My general research interests are in social psychology; political psychology; public opinion; intergroup conflict; attitudes and the life cycle. My current research falls into five specific areas:
- Racism in politics. A number of projects continue my interest in the origins and effects of a "new," post-civil-rights era, racism in politics, which is generally described as "symbolic racism," "racial resentment," or "modern racism." It is the most common and most politically powerful form of racism in American politics today. We also have pursued the idea of "black exceptionalism," that white Americans treat Latinos and Asian Americans more like the European immigrants of a century ago than like African Americans, who continue to face a relatively impermeable color line.
- Southern realignment to the Republican Party. A related line of research investigates the long-term continuities of racial politics in the South. In particular it examines the role of white racism, based in a long history of racial antagonism in the South, and today embedded in Christian fundamentalism, as a force that has successfully moved many white Southerners to the Republican party (with Nicholas Valentino).

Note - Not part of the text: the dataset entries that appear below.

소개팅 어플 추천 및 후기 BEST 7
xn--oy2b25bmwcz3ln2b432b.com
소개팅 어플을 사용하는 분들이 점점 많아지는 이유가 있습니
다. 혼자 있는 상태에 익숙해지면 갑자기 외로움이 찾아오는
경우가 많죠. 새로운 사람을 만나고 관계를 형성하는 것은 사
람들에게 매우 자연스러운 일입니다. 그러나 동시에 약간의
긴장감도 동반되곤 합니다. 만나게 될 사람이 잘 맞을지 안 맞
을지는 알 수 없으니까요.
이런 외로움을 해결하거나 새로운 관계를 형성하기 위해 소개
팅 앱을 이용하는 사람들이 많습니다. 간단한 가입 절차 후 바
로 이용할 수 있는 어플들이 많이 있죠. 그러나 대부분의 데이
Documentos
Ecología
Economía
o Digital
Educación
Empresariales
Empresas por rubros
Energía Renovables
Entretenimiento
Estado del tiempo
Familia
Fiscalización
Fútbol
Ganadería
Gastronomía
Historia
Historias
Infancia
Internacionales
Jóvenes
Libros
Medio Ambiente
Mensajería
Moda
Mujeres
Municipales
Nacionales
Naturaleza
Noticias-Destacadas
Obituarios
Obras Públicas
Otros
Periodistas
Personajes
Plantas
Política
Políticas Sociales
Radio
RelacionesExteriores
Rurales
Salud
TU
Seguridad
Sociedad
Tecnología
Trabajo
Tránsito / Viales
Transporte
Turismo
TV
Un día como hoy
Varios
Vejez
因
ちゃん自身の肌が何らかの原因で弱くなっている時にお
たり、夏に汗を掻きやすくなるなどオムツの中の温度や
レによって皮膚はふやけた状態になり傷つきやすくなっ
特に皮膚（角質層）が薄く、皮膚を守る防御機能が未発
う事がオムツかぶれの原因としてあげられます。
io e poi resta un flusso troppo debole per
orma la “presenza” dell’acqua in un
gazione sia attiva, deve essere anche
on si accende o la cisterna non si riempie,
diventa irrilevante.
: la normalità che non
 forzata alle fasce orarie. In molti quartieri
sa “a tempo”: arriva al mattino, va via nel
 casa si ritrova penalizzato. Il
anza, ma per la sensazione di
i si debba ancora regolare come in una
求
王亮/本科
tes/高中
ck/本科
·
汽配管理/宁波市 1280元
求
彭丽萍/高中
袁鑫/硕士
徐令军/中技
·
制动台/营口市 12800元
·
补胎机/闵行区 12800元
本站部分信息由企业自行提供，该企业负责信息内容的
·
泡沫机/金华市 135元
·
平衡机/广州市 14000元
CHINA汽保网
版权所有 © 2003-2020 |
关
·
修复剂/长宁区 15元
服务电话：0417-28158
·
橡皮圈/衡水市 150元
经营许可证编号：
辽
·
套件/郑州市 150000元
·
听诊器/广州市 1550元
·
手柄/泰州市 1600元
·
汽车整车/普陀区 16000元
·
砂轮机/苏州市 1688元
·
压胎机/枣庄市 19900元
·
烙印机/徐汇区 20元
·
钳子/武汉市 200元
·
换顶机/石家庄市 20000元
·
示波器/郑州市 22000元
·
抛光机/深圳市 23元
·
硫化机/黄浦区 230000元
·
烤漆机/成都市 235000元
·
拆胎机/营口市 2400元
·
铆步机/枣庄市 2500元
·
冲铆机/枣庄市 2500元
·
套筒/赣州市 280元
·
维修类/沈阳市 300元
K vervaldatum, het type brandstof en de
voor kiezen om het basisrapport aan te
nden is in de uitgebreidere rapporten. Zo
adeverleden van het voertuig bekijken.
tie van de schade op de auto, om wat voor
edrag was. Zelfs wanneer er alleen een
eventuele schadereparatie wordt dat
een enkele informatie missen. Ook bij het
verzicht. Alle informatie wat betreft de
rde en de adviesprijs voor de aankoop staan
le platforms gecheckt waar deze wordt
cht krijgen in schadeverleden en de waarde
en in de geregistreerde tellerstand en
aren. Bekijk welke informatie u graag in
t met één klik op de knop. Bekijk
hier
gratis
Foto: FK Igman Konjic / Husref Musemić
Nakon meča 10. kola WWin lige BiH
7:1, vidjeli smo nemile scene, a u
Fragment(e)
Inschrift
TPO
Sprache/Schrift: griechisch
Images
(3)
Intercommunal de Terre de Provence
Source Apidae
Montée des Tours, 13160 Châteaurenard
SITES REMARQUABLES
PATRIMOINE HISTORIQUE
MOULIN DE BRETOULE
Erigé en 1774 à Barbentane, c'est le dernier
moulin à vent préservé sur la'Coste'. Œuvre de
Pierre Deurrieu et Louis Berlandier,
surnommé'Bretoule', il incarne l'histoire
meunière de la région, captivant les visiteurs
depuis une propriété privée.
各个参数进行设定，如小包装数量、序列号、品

- Political multiculturalism. The expanded ethnic and racial diversity in the United States and other western nations has brought with it many political changes that go beyond the traditional black-white binary. This raises a number of important psychological questions, concerning the determinants of strong ethnic identity, the role of exposure to American identity politics (as opposed to assimilationist tendencies) in determining the long-term integration of immigrant minorities, the complex links between American and ethnic identity among ethnic minorities, and the determinants of white Americans' attitudes toward immigration, liberal language policies, affirmative action, and other ethnic entitlements.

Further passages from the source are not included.